This story was written by Staci D. Kramer.


The shoe has dropped at MySpace and it's a big one: the News Corp social network is cutting nearly 30 percent of its staff, reducing the domestic staff size to 1,000 from 1,420 as it tries to dial back to a start-up cultureand to make money.

With no mention of staff beyond the U.S., the official announcement and a memo from CEO Owen Van Natta carefully sidestep whether more layoffs are on the way in MySpace's global operations. Questions to MySpace on the subject were not answered, with a spokeswoman saying MySpace would not go beyond the release.

One of Jon Miller's mandates as News Corp (NYSE: NWS). CEO of Digital Media and chief digital officer is to set MySpace right. Moving faster than anticipated, Miller replaced CEO Chris DeWolfe with former Facebook exec Van Natta and added Mike Jones and Jason Hirschhorn. . At Facebook, Van Natta was at a phenom on the rise but Jones, who spent time at AOL (NYSE: TWX), and Hirschhorn, who went through waves of reorgs at MTV Networks (NYSE: VIA), are no strangers to once-hot companies that need a serious reheating. Less than six weeks later, the team is backing its promise for change with a dramatic staff cut.
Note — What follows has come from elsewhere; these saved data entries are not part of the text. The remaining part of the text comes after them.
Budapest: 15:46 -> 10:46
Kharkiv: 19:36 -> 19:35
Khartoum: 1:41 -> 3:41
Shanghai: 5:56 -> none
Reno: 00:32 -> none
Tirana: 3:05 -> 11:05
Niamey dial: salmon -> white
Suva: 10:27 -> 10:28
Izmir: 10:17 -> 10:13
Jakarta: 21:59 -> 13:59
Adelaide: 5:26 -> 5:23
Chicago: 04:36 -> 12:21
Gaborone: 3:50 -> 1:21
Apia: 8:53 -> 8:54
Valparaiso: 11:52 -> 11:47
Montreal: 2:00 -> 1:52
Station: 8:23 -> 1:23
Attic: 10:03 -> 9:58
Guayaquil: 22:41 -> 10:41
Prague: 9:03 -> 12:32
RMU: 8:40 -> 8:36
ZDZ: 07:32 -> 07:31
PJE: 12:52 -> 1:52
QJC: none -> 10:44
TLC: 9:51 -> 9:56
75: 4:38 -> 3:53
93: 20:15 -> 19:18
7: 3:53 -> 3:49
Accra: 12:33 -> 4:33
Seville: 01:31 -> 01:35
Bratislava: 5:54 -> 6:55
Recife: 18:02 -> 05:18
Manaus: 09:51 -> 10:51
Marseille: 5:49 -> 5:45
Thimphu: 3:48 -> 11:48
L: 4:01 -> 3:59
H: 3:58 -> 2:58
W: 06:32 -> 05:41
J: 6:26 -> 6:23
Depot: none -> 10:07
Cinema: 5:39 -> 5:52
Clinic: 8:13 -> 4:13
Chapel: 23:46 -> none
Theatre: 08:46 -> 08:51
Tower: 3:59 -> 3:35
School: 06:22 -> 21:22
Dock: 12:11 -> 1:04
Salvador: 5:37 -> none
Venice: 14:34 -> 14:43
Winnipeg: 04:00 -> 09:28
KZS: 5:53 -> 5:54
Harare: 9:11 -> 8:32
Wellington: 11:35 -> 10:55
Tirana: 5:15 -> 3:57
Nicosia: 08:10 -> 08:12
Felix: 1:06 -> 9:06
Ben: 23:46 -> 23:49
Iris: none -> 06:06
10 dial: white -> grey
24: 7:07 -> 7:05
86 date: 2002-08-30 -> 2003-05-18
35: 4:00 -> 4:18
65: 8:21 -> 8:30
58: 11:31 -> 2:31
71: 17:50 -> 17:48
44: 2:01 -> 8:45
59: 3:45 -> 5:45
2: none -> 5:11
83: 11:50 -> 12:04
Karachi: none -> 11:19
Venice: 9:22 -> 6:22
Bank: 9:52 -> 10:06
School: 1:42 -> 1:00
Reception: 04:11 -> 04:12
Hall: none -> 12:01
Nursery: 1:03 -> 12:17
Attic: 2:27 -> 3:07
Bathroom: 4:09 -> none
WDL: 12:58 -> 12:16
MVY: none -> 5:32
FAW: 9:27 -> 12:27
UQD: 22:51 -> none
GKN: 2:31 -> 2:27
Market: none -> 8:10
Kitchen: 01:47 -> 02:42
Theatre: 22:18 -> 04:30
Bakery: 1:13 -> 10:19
Now they have to deliver on doing more with less. Van Natta, who said in a memo that the staffing he inherited was "unsustainable," promises to communicate "the foundation for our company strategy" this week in meetings across the company, starting Wednesday.

The full release is below:

"As part of a plan to restructure itself into a more innovative, efficient, and entrepreneurial business, MySpace announced today that it will reduce its staff by nearly 30%.  This restructuring plan crosses all U.S. divisions of the company and lowers the total number of domestic staff at MySpace to 1,000 employees.

Simply put, our staffing levels were bloated and hindered our ability to be an efficient and nimble team-oriented company," said MySpace Chief Executive Officer Owen Van Natta. "I understand that these changes are painful for many. They are also necessary for the long-term health and culture of MySpace. Our intent is to return to an environment of innovation that is centered on our user and our product."

"MySpace grew too big considering the realities of today's marketplace," said Jonathan Miller, News Corporation's CEO of Digital Media and Chief Digital Officer. "I believe this restructuring will help MySpace operate much more effectively both structurally and financially moving forward. I am confident in MySpace's next phase under the leadership of Owen and his team."

Update: From Van Natta's staff memo via BusinessInsider: "I believe this is the first difficult step toward a major turnaround a step that will not only shore us up in the short term, but position us for long term success. We need to become a more innovative company.  Becoming more innovative is an ongoing responsibility for all of us, not a one-time effort."